From the line below that contains "Would you look" to the line that contains "basis the story’s", repeat every line exactly, both ends included, and nothing else.

**ENTRIES SHOWN:**
*** Block opens ***

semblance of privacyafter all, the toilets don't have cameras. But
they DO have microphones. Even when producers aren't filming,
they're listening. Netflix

*** Block closes ***
*** Block opens ***

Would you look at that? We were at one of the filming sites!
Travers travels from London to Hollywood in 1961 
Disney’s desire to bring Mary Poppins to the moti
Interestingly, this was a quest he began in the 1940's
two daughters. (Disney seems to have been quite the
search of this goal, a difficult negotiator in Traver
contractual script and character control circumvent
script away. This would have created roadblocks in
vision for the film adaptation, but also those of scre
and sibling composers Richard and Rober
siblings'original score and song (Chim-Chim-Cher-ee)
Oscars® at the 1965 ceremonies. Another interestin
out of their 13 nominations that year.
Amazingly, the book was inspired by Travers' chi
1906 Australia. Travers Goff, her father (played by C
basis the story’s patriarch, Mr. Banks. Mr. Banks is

*** Block closes ***
*** Block opens ***

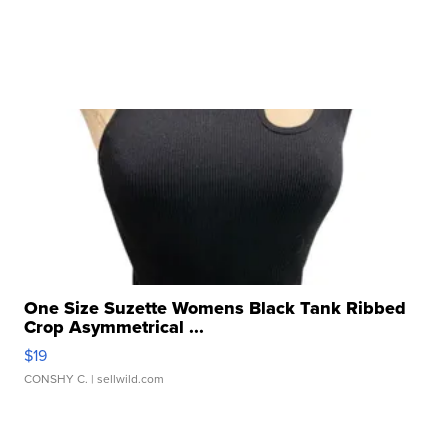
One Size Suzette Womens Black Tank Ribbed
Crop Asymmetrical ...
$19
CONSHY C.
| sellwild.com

*** Block closes ***

**EXERCISE RESPONSE:**
Would you look at that? We were at one of the filming sites!
Travers travels from London to Hollywood in 1961 
Disney’s desire to bring Mary Poppins to the moti
Interestingly, this was a quest he began in the 1940's
two daughters. (Disney seems to have been quite the
search of this goal, a difficult negotiator in Traver
contractual script and character control circumvent
script away. This would have created roadblocks in
vision for the film adaptation, but also those of scre
and sibling composers Richard and Rober
siblings'original score and song (Chim-Chim-Cher-ee)
Oscars® at the 1965 ceremonies. Another interestin
out of their 13 nominations that year.
Amazingly, the book was inspired by Travers' chi
1906 Australia. Travers Goff, her father (played by C
basis the story’s patriarch, Mr. Banks. Mr. Banks is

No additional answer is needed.